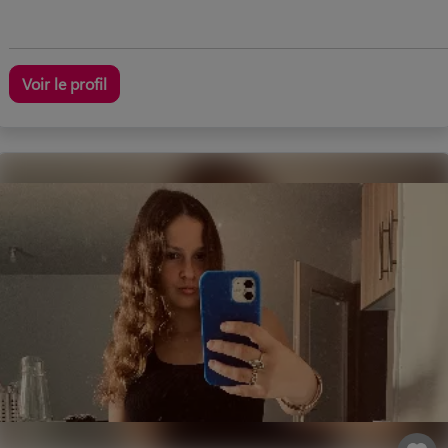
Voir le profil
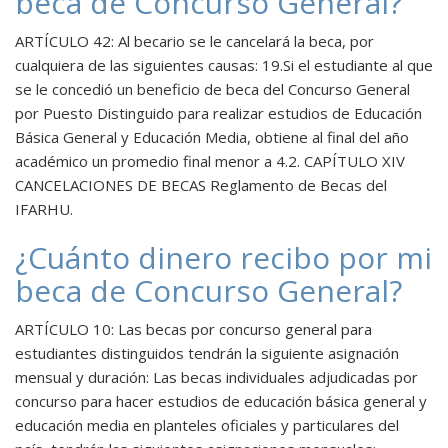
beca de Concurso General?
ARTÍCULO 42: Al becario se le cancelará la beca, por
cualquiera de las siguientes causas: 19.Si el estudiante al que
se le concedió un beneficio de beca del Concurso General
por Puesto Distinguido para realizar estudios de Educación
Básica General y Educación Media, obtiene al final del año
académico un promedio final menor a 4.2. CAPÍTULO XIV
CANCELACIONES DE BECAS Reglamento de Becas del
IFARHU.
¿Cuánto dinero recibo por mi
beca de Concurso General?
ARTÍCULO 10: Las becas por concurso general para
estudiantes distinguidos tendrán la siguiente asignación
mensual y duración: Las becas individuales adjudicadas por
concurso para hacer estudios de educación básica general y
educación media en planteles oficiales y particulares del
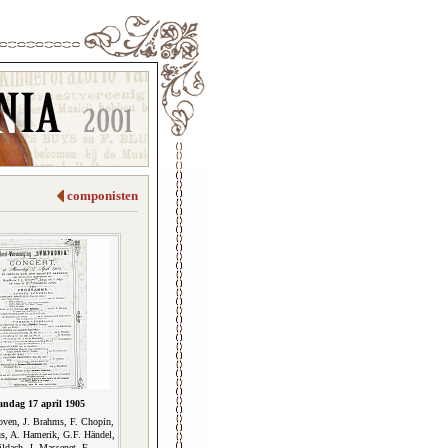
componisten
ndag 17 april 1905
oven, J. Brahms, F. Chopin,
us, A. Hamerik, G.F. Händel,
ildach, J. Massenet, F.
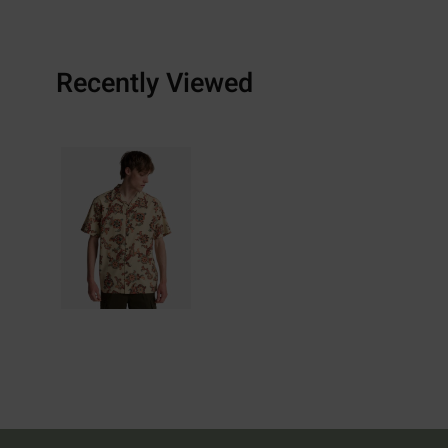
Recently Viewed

About this task ->
Pictures stay out of this copy; write out the entries above exactly.

Exercise answer ->
Voir le profil
beca de Concurso General?
ARTÍCULO 42: Al becario se le cancelará la beca, por
cualquiera de las siguientes causas: 19.Si el estudiante al que
se le concedió un beneficio de beca del Concurso General
por Puesto Distinguido para realizar estudios de Educación
Básica General y Educación Media, obtiene al final del año
académico un promedio final menor a 4.2. CAPÍTULO XIV
CANCELACIONES DE BECAS Reglamento de Becas del
IFARHU.
¿Cuánto dinero recibo por mi
beca de Concurso General?
ARTÍCULO 10: Las becas por concurso general para
estudiantes distinguidos tendrán la siguiente asignación
mensual y duración: Las becas individuales adjudicadas por
concurso para hacer estudios de educación básica general y
educación media en planteles oficiales y particulares del
componisten
ndag 17 april 1905
oven, J. Brahms, F. Chopin,
us, A. Hamerik, G.F. Händel,
ildach, J. Massenet, F.
Recently Viewed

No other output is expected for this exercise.